■ ACTIVITY
Your answer must be an exact copy of the entries below, with no pictures in it.

■ GIVEN INFORMATION
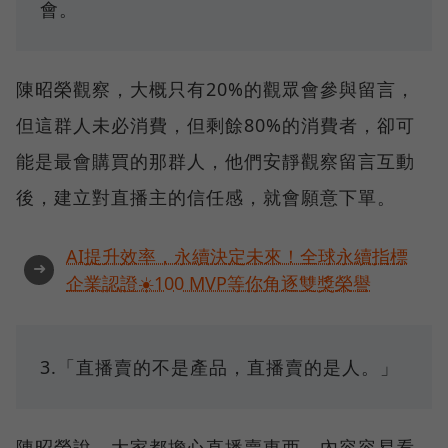
會。
陳昭榮觀察，大概只有20%的觀眾會參與留言，
但這群人未必消費，但剩餘80%的消費者，卻可
能是最會購買的那群人，他們安靜觀察留言互動
後，建立對直播主的信任感，就會願意下單。
AI提升效率，永續決定未來！全球永續指標
➜
企業認證☀️100 MVP等你角逐雙獎榮譽
3.「直播賣的不是產品，直播賣的是人。」
陳昭榮說，大家都擔心直播賣東西，內容容易看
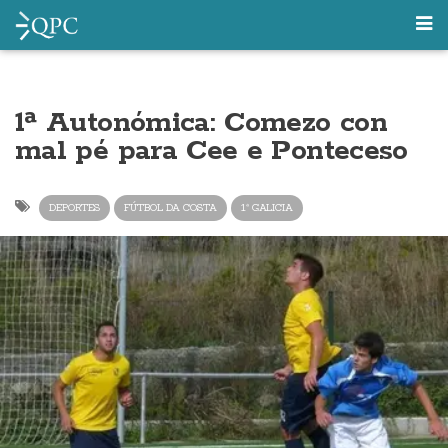
1ª Autonómica: Comezo con
mal pé para Cee e Ponteceso
DEPORTES
FÚTBOL DA COSTA
1ª GALICIA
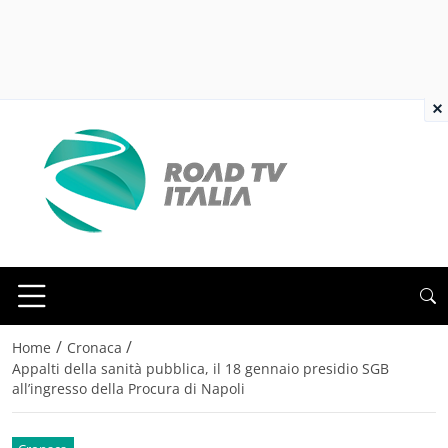
×
/
/
Home
Cronaca
Appalti della sanità pubblica, il 18 gennaio presidio SGB
all’ingresso della Procura di Napoli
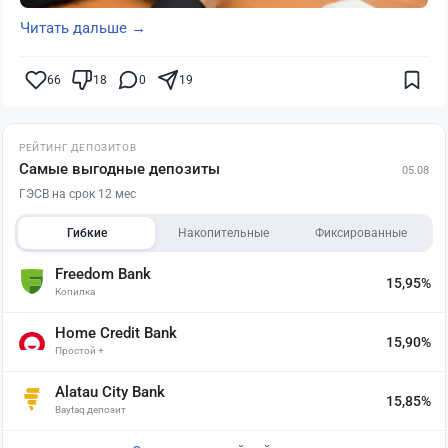
Читать дальше →
66
18
0
19
РЕЙТИНГ ДЕПОЗИТОВ
Самые выгодные депозиты
05.08
ГЭСВ на срок 12 мес
Гибкие
Накопительные
Фиксированные
Freedom Bank
15,95%
Копилка
Home Credit Bank
15,90%
Простой +
Alatau City Bank
15,85%
Baytaq депозит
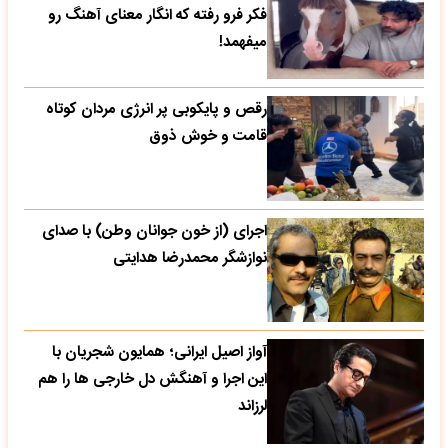
فکر فرو رفته که انگار معنای آهنگ رو
میفهمد!
رقص و پایکوبی پر انرژی مردان کوتاه
قامت و خوش ذوق
اجرای (از خون جوانان وطن) با صدای
نوازشگر محمدرضا هدایتی
آواز اصیل ایرانی؛ همایون شجریان با
این اجرا و آهنگش دل خارجی ها را هم
لرزاند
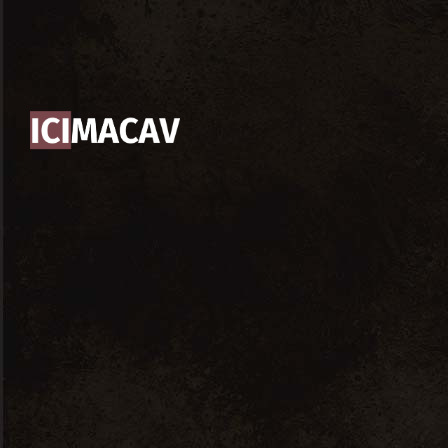
Cet évènement est passé.
VIN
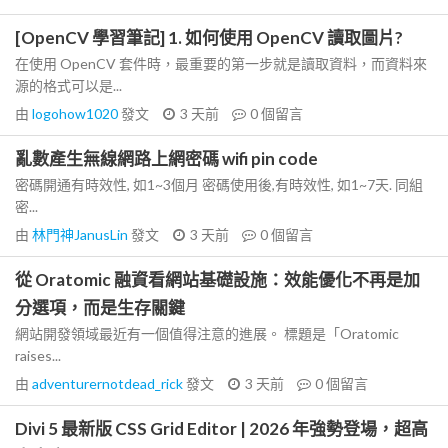
[OpenCV 學習筆記] 1. 如何使用 OpenCV 讀取圖片?
在使用 OpenCV 套件時，最重要的第一步就是讀取資料，而資料來
源的格式可以是...
由
logohow1020
發文
3 天前
0
個留言
亂數產生無線網路上網密碼 wifi pin code
密碼開通有時效性, 如1~3個月 密碼使用後,有時效性, 如1~7天. 同組
密...
由
林門神JanusLin
發文
3 天前
0
個留言
從 Oratomic 融資看網站基礎設施：效能優化不再是加
分選項，而是生存關鍵
網站開發領域最近有一個值得注意的進展。 標題是「Oratomic
raises...
由
adventurernotdead_rick
發文
3 天前
0
個留言
Divi 5 最新版 CSS Grid Editor | 2026 年強勢登場，超高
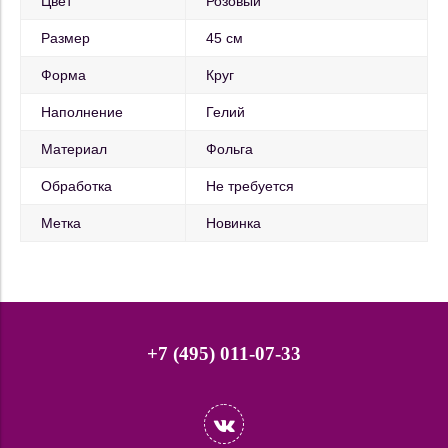
Цвет
Розовый
Размер
45 см
Форма
Круг
Наполнение
Гелий
Материал
Фольга
Обработка
Не требуется
Метка
Новинка
+7 (495) 011-07-33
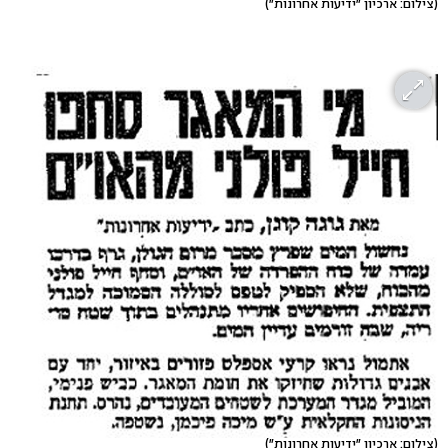
(צילום: ארכיון "ידיעות אחרונות")
(צילום: ארכיון "ידיעות אחרונות")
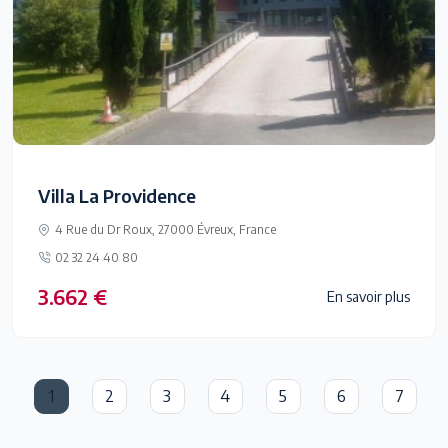
Villa La Providence
4 Rue du Dr Roux, 27000 Évreux, France
02 32 24 40 80
3.662 €
En savoir plus
1
2
3
4
5
6
7
(current)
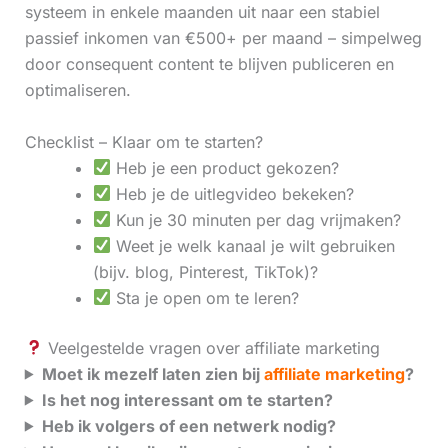
systeem in enkele maanden uit naar een stabiel
passief inkomen van €500+ per maand – simpelweg
door consequent content te blijven publiceren en
optimaliseren.
Checklist – Klaar om te starten?
Heb je een product gekozen?
Heb je de uitlegvideo bekeken?
Kun je 30 minuten per dag vrijmaken?
Weet je welk kanaal je wilt gebruiken
(bijv. blog, Pinterest, TikTok)?
Sta je open om te leren?
Veelgestelde vragen over affiliate marketing
Moet ik mezelf laten zien bij
affiliate marketing
?
Is het nog interessant om te starten?
Heb ik volgers of een netwerk nodig?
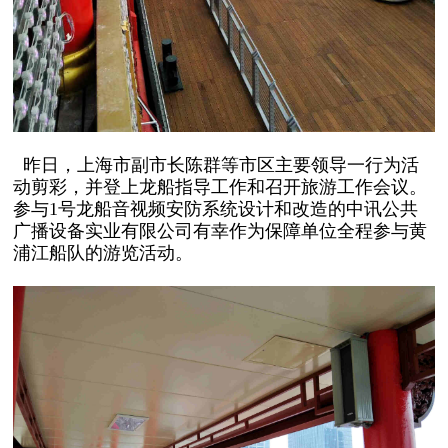
昨日，上海市副市长陈群等市区主要领导一行为活
动剪彩，并登上龙船指导工作和召开旅游工作会议。
参与1号龙船音视频安防系统设计和改造的中讯公共
广播设备实业有限公司有幸作为保障单位全程参与黄
浦江船队的游览活动。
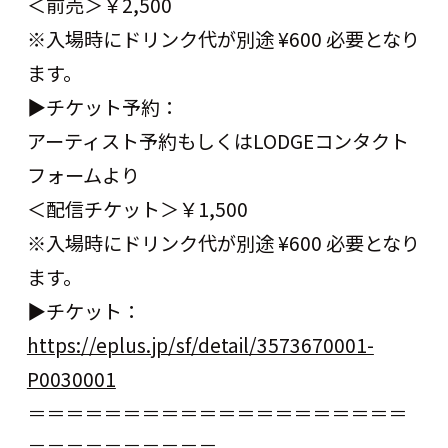
＜前売＞￥2,500
※入場時にドリンク代が別途 ¥600 必要となり
ます。
▶︎チケット予約：
アーティスト予約もしくはLODGEコンタクト
フォームより
＜配信チケット＞￥1,500
※入場時にドリンク代が別途 ¥600 必要となり
ます。
▶︎チケット：
https://eplus.jp/sf/detail/3573670001-
P0030001
＝＝＝＝＝＝＝＝＝＝＝＝＝＝＝＝＝＝＝＝
＝＝＝＝＝＝＝＝＝＝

■ WRITTEN ANSWER
會。
陳昭榮觀察，大概只有20%的觀眾會參與留言，
但這群人未必消費，但剩餘80%的消費者，卻可
能是最會購買的那群人，他們安靜觀察留言互動
後，建立對直播主的信任感，就會願意下單。
AI提升效率，永續決定未來！全球永續指標
➜
企業認證☀️100 MVP等你角逐雙獎榮譽
3.「直播賣的不是產品，直播賣的是人。」
陳昭榮說，大家都擔心直播賣東西，內容容易看
1ª Autonómica: Comezo con
mal pé para Cee e Ponteceso
DEPORTES
FÚTBOL DA COSTA
1ª GALICIA
×
/
/
Home
Cronaca
Appalti della sanità pubblica, il 18 gennaio presidio SGB
all’ingresso della Procura di Napoli
Читать дальше →
66
18
0
19
РЕЙТИНГ ДЕПОЗИТОВ
Самые выгодные депозиты
05.08
ГЭСВ на срок 12 мес
Гибкие
Накопительные
Фиксированные
Freedom Bank
15,95%
Копилка
Home Credit Bank
15,90%
Простой +
Alatau City Bank
15,85%
Baytaq депозит
فکر فرو رفته که انگار معنای آهنگ رو
میفهمد!
رقص و پایکوبی پر انرژی مردان کوتاه
قامت و خوش ذوق
اجرای (از خون جوانان وطن) با صدای
نوازشگر محمدرضا هدایتی
آواز اصیل ایرانی؛ همایون شجریان با
این اجرا و آهنگش دل خارجی ها را هم
لرزاند
Cet évènement est passé.
VIN
[OpenCV 學習筆記] 1. 如何使用 OpenCV 讀取圖片?
在使用 OpenCV 套件時，最重要的第一步就是讀取資料，而資料來
源的格式可以是...
由
logohow1020
發文
3 天前
0
個留言
亂數產生無線網路上網密碼 wifi pin code
密碼開通有時效性, 如1~3個月 密碼使用後,有時效性, 如1~7天. 同組
密...
由
林門神JanusLin
發文
3 天前
0
個留言
從 Oratomic 融資看網站基礎設施：效能優化不再是加
分選項，而是生存關鍵
網站開發領域最近有一個值得注意的進展。 標題是「Oratomic
raises...
由
adventurernotdead_rick
發文
3 天前
0
個留言
Divi 5 最新版 CSS Grid Editor | 2026 年強勢登場，超高
Цвет
Розовый
Размер
45 см
Форма
Круг
Наполнение
Гелий
Материал
Фольга
Обработка
Не требуется
Метка
Новинка
+7 (495) 011-07-33
(צילום: ארכיון "ידיעות אחרונות")
(צילום: ארכיון "ידיעות אחרונות")
Villa La Providence
4 Rue du Dr Roux, 27000 Évreux, France
02 32 24 40 80
3.662 €
En savoir plus
1
2
3
4
5
6
7
(current)
systeem in enkele maanden uit naar een stabiel
passief inkomen van €500+ per maand – simpelweg
door consequent content te blijven publiceren en
optimaliseren.
Checklist – Klaar om te starten?
Heb je een product gekozen?
Heb je de uitlegvideo bekeken?
Kun je 30 minuten per dag vrijmaken?
Weet je welk kanaal je wilt gebruiken
(bijv. blog, Pinterest, TikTok)?
Sta je open om te leren?
Veelgestelde vragen over affiliate marketing
Moet ik mezelf laten zien bij
affiliate marketing
?
Is het nog interessant om te starten?
Heb ik volgers of een netwerk nodig?
昨日，上海市副市长陈群等市区主要领导一行为活
动剪彩，并登上龙船指导工作和召开旅游工作会议。
参与1号龙船音视频安防系统设计和改造的中讯公共
广播设备实业有限公司有幸作为保障单位全程参与黄
浦江船队的游览活动。
＜前売＞￥2,500
※入場時にドリンク代が別途 ¥600 必要となり
ます。
▶︎チケット予約：
アーティスト予約もしくはLODGEコンタクト
フォームより
＜配信チケット＞￥1,500
※入場時にドリンク代が別途 ¥600 必要となり
ます。
▶︎チケット：
https://eplus.jp/sf/detail/3573670001-
P0030001
＝＝＝＝＝＝＝＝＝＝＝＝＝＝＝＝＝＝＝＝
＝＝＝＝＝＝＝＝＝＝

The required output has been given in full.